1,25-Dihydroxyvitamin D protects against age-related osteoporosis by a novel VDR-Ezh2-p16 signal axis

To determine whether 1,25-dihydroxyvitamin D (1,25(OH)(2)D) can exert an anti-osteoporosis role through anti-aging mechanisms, we analyzed the bone phenotype of mice with 1,25(OH)(2)D deficiency due to deletion of the enzyme, 25-hydroxyvitamin D 1 alpha-hydroxylase, while on a rescue diet. 1,25(OH)(2)D deficiency accelerated age-related bone loss by activating the p16/p19 senescence signaling pathway, inhibiting osteoblastic bone formation, and stimulating osteoclastic bone resorption, osteocyte senescence, and senescence-associated secretory phenotype (SASP).
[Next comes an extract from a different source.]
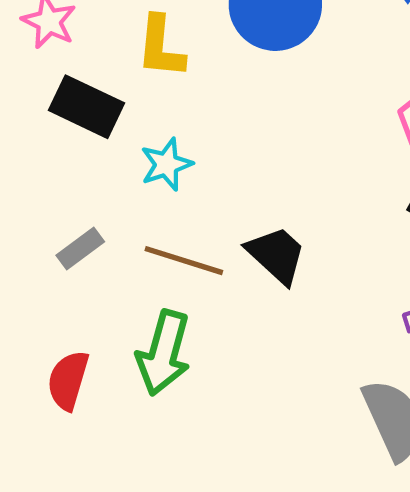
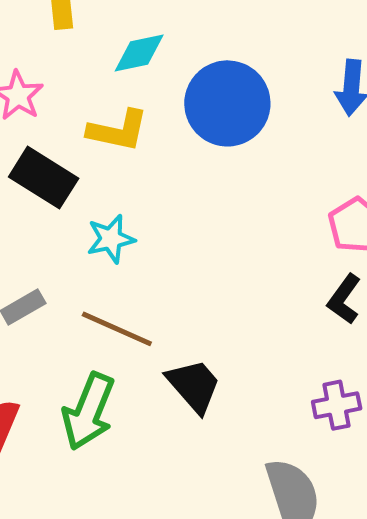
yellow L-shape: (161, 47) -> (118, 131), turned -90
black trapezoid: (276, 255) -> (194, 386), moved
Supplementation of exogenous 1,25(OH)(2)D-3 corrected the osteoporotic phenotype caused by 1,25(OH)(2)D deficiency or natural aging by inhibiting the p16/p19 pathway. The proliferation, osteogenic differentiation, and ectopic bone formation of bone marrow mesenchymal stem cells derived from mice with genetically induced deficiency of the vitamin D receptor (VDR) were significantly reduced by mechanisms including increased oxidative stress, DNA damage, and cellular senescence. We also demonstrated that p16 deletion largely rescued the osteoporotic phenotype caused by 1,25(OH)(2)D-3 deficiency, whereas 1,25(OH)(2)D-3 could up-regulate the enzyme Ezh2 via VDR-mediated transcription thereby enriching H3K27me3 and repressing p16/p19 transcription. Finally, we demonstrated that treatment with 1,25(OH)(2)D-3 improved the osteogenic defects of human BM-MSCs caused by repeated passages by stimulating their proliferation and inhibiting their senescence via the VDR-Ezh2-p16 axis. The results of this study therefore indicate that 1,25(OH)(2)D-3 plays a role in preventing age-related osteoporosis by up-regulating Ezh2 via VDR-mediated transcription, increasing H3K27me3 and repressing p16 transcription, thus promoting the proliferation and osteogenesis of BM-MSCs and inhibiting their senescence, while also stimulating osteoblastic bone formation, and inhibiting osteocyte senescence, SASP, and osteoclastic bone resorption.